Work request - Leave the pictures out and restate every line below exactly.
Start of Dataset content
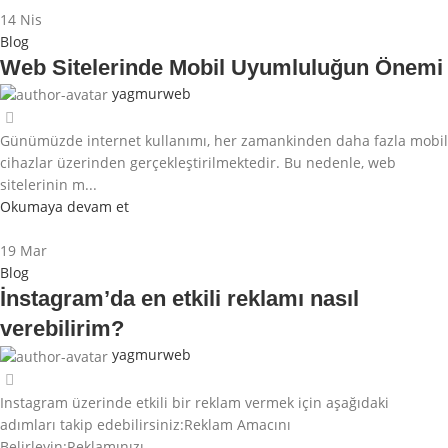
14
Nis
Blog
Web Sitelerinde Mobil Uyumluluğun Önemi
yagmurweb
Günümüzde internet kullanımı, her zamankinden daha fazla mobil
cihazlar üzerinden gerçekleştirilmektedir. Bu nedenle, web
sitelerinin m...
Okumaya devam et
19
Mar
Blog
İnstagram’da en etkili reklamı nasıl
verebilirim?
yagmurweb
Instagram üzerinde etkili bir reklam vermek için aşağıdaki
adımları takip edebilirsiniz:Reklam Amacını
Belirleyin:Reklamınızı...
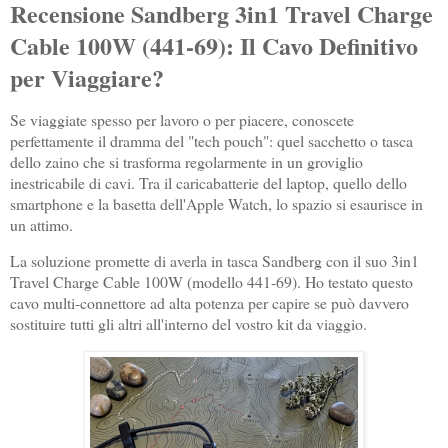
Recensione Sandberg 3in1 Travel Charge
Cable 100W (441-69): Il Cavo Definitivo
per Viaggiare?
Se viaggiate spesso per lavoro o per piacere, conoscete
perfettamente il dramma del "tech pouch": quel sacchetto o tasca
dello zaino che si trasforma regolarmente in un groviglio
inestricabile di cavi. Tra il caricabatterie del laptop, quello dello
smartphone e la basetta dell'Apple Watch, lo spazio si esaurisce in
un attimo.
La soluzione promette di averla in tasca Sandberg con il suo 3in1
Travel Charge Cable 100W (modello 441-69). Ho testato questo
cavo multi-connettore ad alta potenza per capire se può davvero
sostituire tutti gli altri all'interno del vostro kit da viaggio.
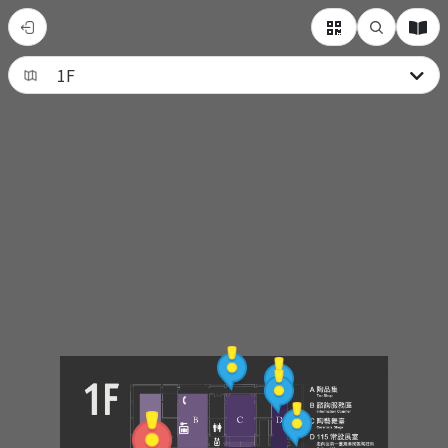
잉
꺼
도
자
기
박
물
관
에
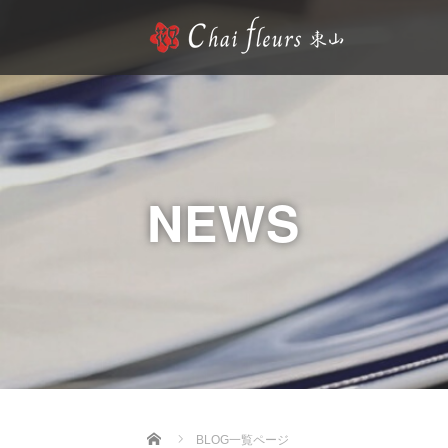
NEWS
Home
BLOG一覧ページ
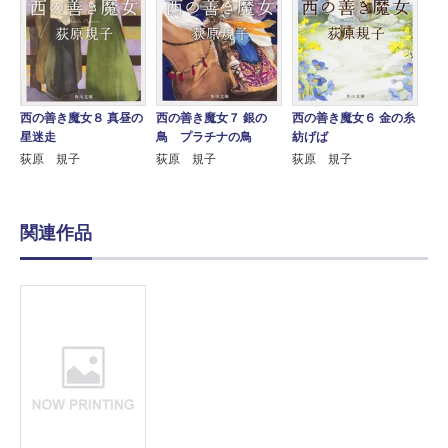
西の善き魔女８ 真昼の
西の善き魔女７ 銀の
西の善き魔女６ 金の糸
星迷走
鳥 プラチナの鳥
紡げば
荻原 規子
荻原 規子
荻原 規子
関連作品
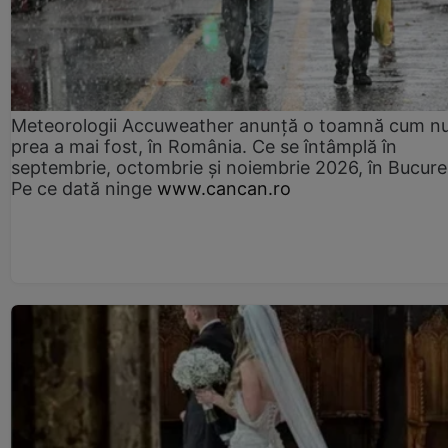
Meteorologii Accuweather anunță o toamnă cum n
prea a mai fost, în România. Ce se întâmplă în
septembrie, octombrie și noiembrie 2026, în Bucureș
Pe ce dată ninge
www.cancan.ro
End of Dataset content
Solution to this task -
14
Nis
Blog
Web Sitelerinde Mobil Uyumluluğun Önemi
yagmurweb
Günümüzde internet kullanımı, her zamankinden daha fazla mobil
cihazlar üzerinden gerçekleştirilmektedir. Bu nedenle, web
sitelerinin m...
Okumaya devam et
19
Mar
Blog
İnstagram’da en etkili reklamı nasıl
verebilirim?
yagmurweb
Instagram üzerinde etkili bir reklam vermek için aşağıdaki
adımları takip edebilirsiniz:Reklam Amacını
Belirleyin:Reklamınızı...
Recensione Sandberg 3in1 Travel Charge
Cable 100W (441-69): Il Cavo Definitivo
per Viaggiare?
Se viaggiate spesso per lavoro o per piacere, conoscete
perfettamente il dramma del "tech pouch": quel sacchetto o tasca
dello zaino che si trasforma regolarmente in un groviglio
inestricabile di cavi. Tra il caricabatterie del laptop, quello dello
smartphone e la basetta dell'Apple Watch, lo spazio si esaurisce in
un attimo.
La soluzione promette di averla in tasca Sandberg con il suo 3in1
Travel Charge Cable 100W (modello 441-69). Ho testato questo
cavo multi-connettore ad alta potenza per capire se può davvero
sostituire tutti gli altri all'interno del vostro kit da viaggio.
잉
꺼
도
자
기
박
물
관
에
NEWS
Home
BLOG一覧ページ
西の善き魔女８ 真昼の
西の善き魔女７ 銀の
西の善き魔女６ 金の糸
星迷走
鳥 プラチナの鳥
紡げば
荻原 規子
荻原 規子
荻原 規子
関連作品
Meteorologii Accuweather anunță o toamnă cum n
prea a mai fost, în România. Ce se întâmplă în
septembrie, octombrie și noiembrie 2026, în Bucureș
Pe ce dată ninge
www.cancan.ro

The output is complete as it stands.